Sold over two days at Sotheby’s, her 111 works – including Picasso’s ‘Femme à la montre’ – land among the most valuable single-owner collections ever offered.
The sale of The Emily Fisher Landau Collection was historic in more ways than one. On its first evening, it became the most valuable collection devoted to a woman collector when all 31 lots of the evening auction sold for a combined $406.4 million. The following afternoon, an additional 80 lots sold for $18.3 million during the day auction, bringing the collection’s total to $424.7 million.
The works on offer at Sotheby’s comprised only a part of Landau’s full collection, hundreds of works from which now reside in The Whitney Museum of American Art, where she served as a trustee for decades. Laudau’s legacy ranks among that of Gertrude Vanderbilt Whitney, Peggy Guggenheim, Gertrude Stein and other great women collectors of the 20th century. A testament to the depths of her collection and her prowess as a patron, the auctions were led by Pablo Picasso’s Femme à la montre, a portrait of Marie-Thérèse Walter from his magisterial year of 1932, which, at $139.4 million, became the second highest price ever achieved for the artist at auction and the most valuable work of art sold at auction this year.
Bidding battle for Picasso’s Femme à la montre
Numerous records were set thereafter, including with the collection’s next-highest lot, Jasper Johns’ Flags from 1986, which established a new high for a painting from his landmark series at $41 million. Rounding out the collection’s top three lots was Securing the Last Letter (Boss) by Ed Ruscha, an artist with whom Landau had a deep and lasting friendship. The painting sold for $39.4 million, the artist’s second-highest price at auction. All top five lots tipped the scales over $20 million, with nine works all selling for more than $10 million; the average lot value was an impressive $13 million, one of the highest ever established at auction.
Throughout the night, additional benchmarks were set for Agnes Martin, whose Grey Stone II (1961) realized $18.7 million after eight bidders brought it to more than double its high estimate, and Mark Tansey, whose Triumph Over Mastery II (1987) achieved $11.8 million after a four-way bidding battle – both auction records for their artists. Additionally, when Robert Rauschenberg’s Vitamin (1960-68) sold for $3.5 million, it established a new record for the artist’s works on paper.
Works by Cy Twombly ($26.8 million), Mark Rothko ($22.2 million), Robert Indiana ($825,500), Andy Warhol and Georiga O’Keeffe sold to collectors in Asia during the evening sale, which also saw high institutional activity.

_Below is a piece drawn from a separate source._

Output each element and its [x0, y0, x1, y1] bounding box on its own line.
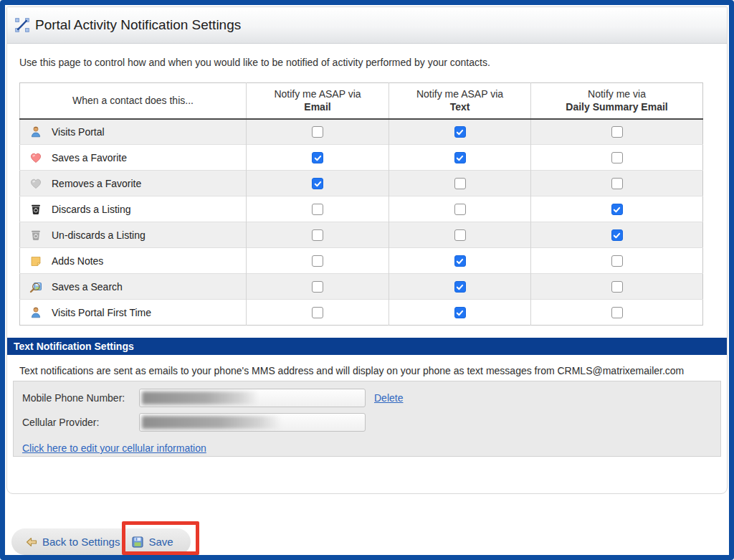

“Emily Fisher Landau’s prescient and unerring eye allowed us to shine a spotlight tonight onto the great artists who now form the bedrock of 20th century art history,” said Brooke Lampley, Sotheby’s Chairman and Head of Global Fine Art, after the evening auction. “As every single lot found a new home, we saw the enduring appeal of these masters affirmed once again.”
Further works of art and design objects from Landau’s collection will be offered at Sotheby’s next year.